## Brief:
Make an exact copy of the data below, leaving out every picture.

## Supplied information:
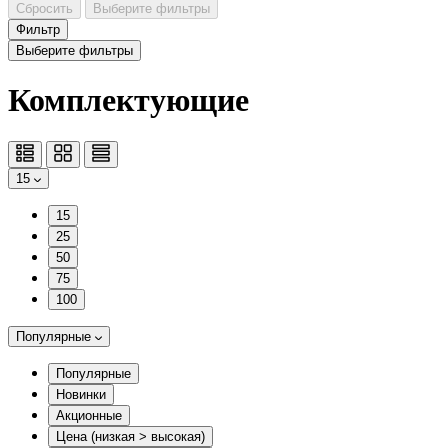
Сбросить
Выберите фильтры
Фильтр
Выберите фильтры
Комплектующие
15
15
25
50
75
100
Популярные
Популярные
Новинки
Акционные
Цена (низкая > высокая)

## Solution for this task:
Сбросить
Выберите фильтры
Фильтр
Выберите фильтры
Комплектующие
15
15
25
50
75
100
Популярные
Популярные
Новинки
Акционные
Цена (низкая > высокая)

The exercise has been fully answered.